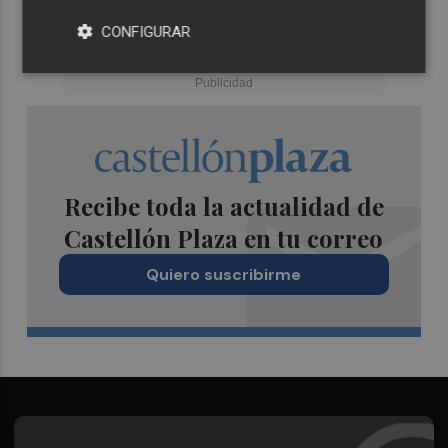
CONFIGURAR
Recibe toda la actualidad de
Castellón Plaza en tu correo
Quiero suscribirme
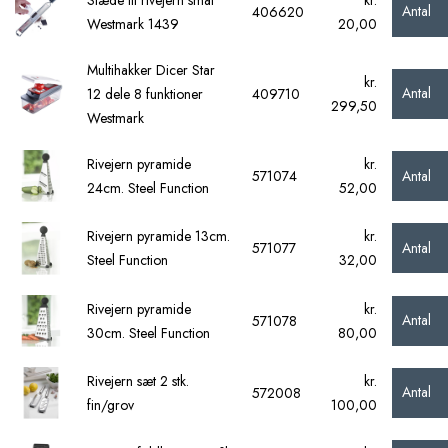
Antal
406620
Westmark 1439
20,00
Multihakker Dicer Star
kr.
Antal
12 dele 8 funktioner
409710
299,50
Westmark
Rivejern pyramide
kr.
Antal
571074
24cm. Steel Function
52,00
Rivejern pyramide 13cm.
kr.
Antal
571077
Steel Function
32,00
Rivejern pyramide
kr.
Antal
571078
30cm. Steel Function
80,00
Rivejern sæt 2 stk.
kr.
Antal
572008
fin/grov
100,00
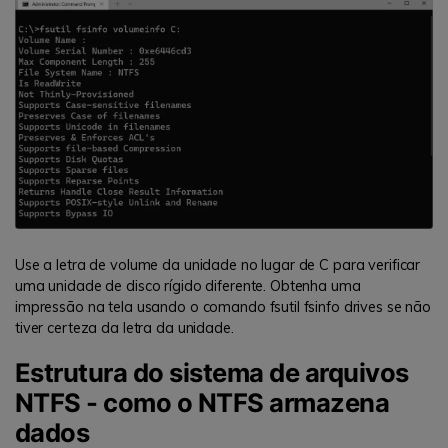
Use a letra de volume da unidade no lugar de C para verificar
uma unidade de disco rígido diferente. Obtenha uma
impressão na tela usando o comando fsutil fsinfo drives se não
tiver certeza da letra da unidade.
Estrutura do sistema de arquivos
NTFS - como o NTFS armazena
dados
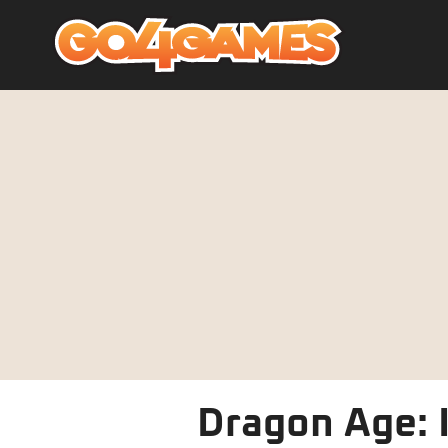
Dragon Age: 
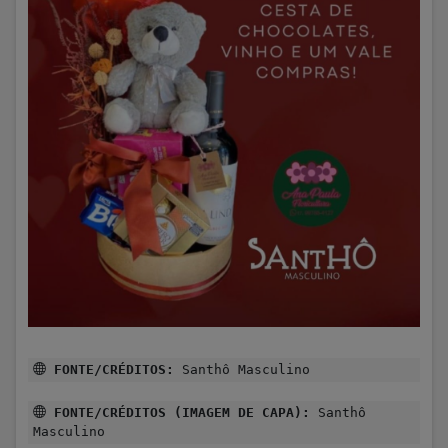
FONTE/CRÉDITOS:
Santhô Masculino
FONTE/CRÉDITOS (IMAGEM DE CAPA):
Santhô
Masculino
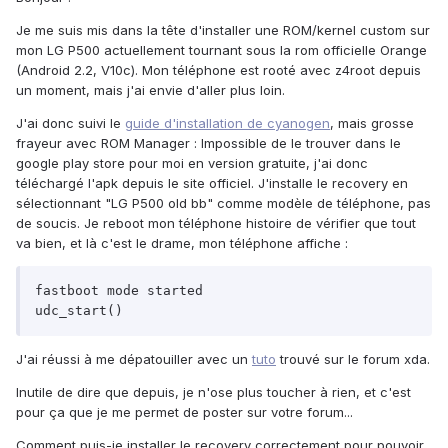
Je me suis mis dans la tête d'installer une ROM/kernel custom sur
mon LG P500 actuellement tournant sous la rom officielle Orange
(Android 2.2, V10c). Mon téléphone est rooté avec z4root depuis
un moment, mais j'ai envie d'aller plus loin.
J'ai donc suivi le
guide d'installation de cyanogen
, mais grosse
frayeur avec ROM Manager : Impossible de le trouver dans le
google play store pour moi en version gratuite, j'ai donc
téléchargé l'apk depuis le site officiel. J'installe le recovery en
sélectionnant "LG P500 old bb" comme modèle de téléphone, pas
de soucis. Je reboot mon téléphone histoire de vérifier que tout
va bien, et là c'est le drame, mon téléphone affiche :
fastboot mode started

J'ai réussi à me dépatouiller avec un
tuto
trouvé sur le forum xda.
Inutile de dire que depuis, je n'ose plus toucher à rien, et c'est
pour ça que je me permet de poster sur votre forum...
Comment puis-je installer le recovery correctement pour pouvoir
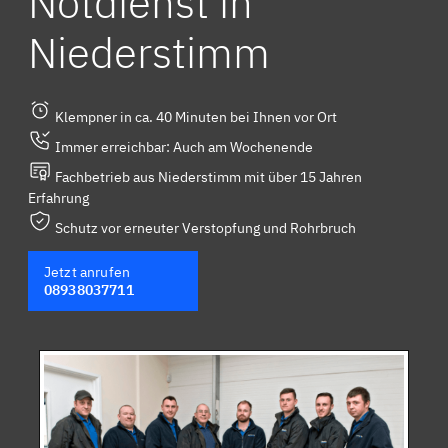
Notdienst in
Niederstimm
Klempner in ca. 40 Minuten bei Ihnen vor Ort
Immer erreichbar: Auch am Wochenende
Fachbetrieb aus Niederstimm mit über 15 Jahren
Erfahrung
Schutz vor erneuter Verstopfung und Rohrbruch
Jetzt anrufen
08938037711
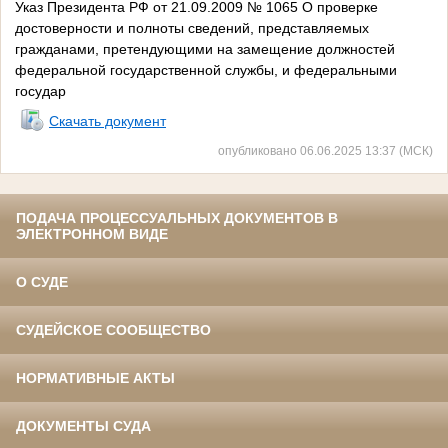
Указ Президента РФ от 21.09.2009 № 1065 О проверке
достоверности и полноты сведений, представляемых
гражданами, претендующими на замещение должностей
федеральной государственной службы, и федеральными
государ
Скачать документ
опубликовано 06.06.2025 13:37 (МСК)
ПОДАЧА ПРОЦЕССУАЛЬНЫХ ДОКУМЕНТОВ В
ЭЛЕКТРОННОМ ВИДЕ
О СУДЕ
СУДЕЙСКОЕ СООБЩЕСТВО
НОРМАТИВНЫЕ АКТЫ
ДОКУМЕНТЫ СУДА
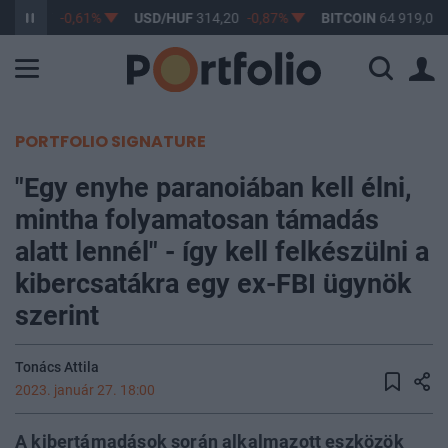
F
363,17
-0,61%
USD/HUF
314,20
-0,87%
BITCOIN
64 919,03
PORTFOLIO SIGNATURE
"Egy enyhe paranoiában kell élni,
mintha folyamatosan támadás
alatt lennél" - így kell felkészülni a
kibercsatákra egy ex-FBI ügynök
szerint
Tonács Attila
2023. január 27. 18:00
A kibertámadások során alkalmazott eszközök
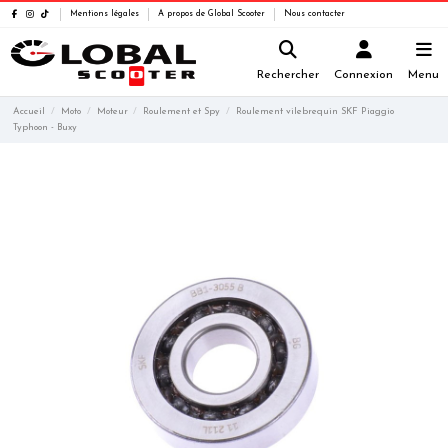
Mentions légales
A propos de Global Scooter
Nous contacter
Rechercher
Connexion
Menu
Accueil
Moto
Moteur
Roulement et Spy
Roulement vilebrequin SKF Piaggio
Typhoon - Buxy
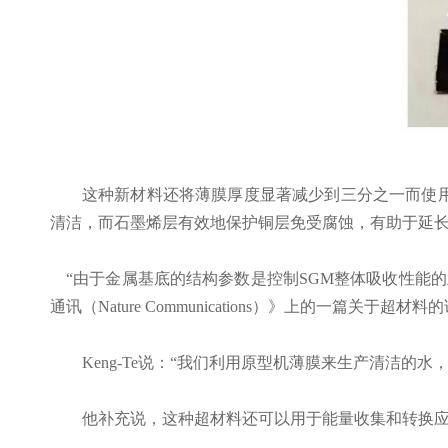
这种新材料还将薄膜厚度显著减少到三分之一而使
清洁，而石墨烯层有效地保护铜层免受腐蚀，有助于延
“由于金属基底的结构参数是控制SGM整体吸收性能的主
通讯（Nature Communications）》上的一篇
Keng-Te说：“我们利用原型机薄膜来生产清洁的
他补充说，这种超材料还可以用于能量收集和转换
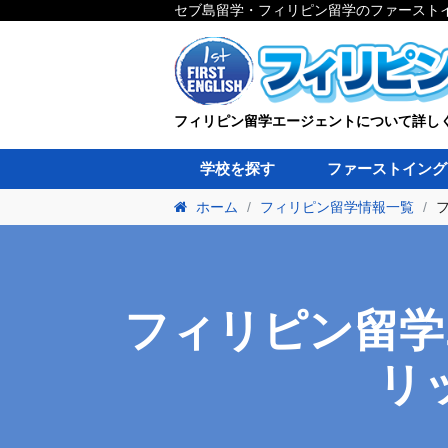
セブ島留学・フィリピン留学のファースト
フィリピン留学エージェントについて詳し
学校を探す
ファーストイング
ホーム
フィリピン留学情報一覧
フィリピン留学
リ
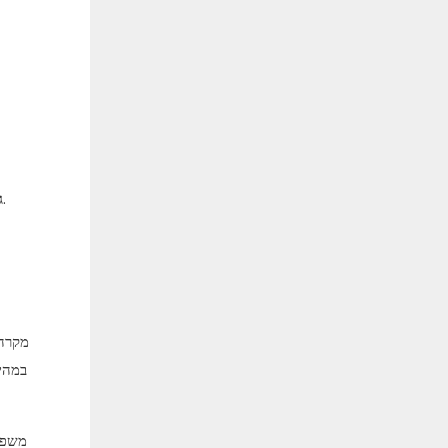
בהתאם לעיצוב הספציפי, לעתים קרובות ניתן להעביר או לשפר מחדש יחידות מודולריות, ומציעות ערך וקיימות שמיש לטווח הארוך.
ג
מקרה 
במהיר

****************

◆ Assigned task
Copy out, from the listing above, every line that contains the word "letra".

◆ Response to this exercise
Use a letra de volume da unidade no lugar de C para verificar
tiver certeza da letra da unidade.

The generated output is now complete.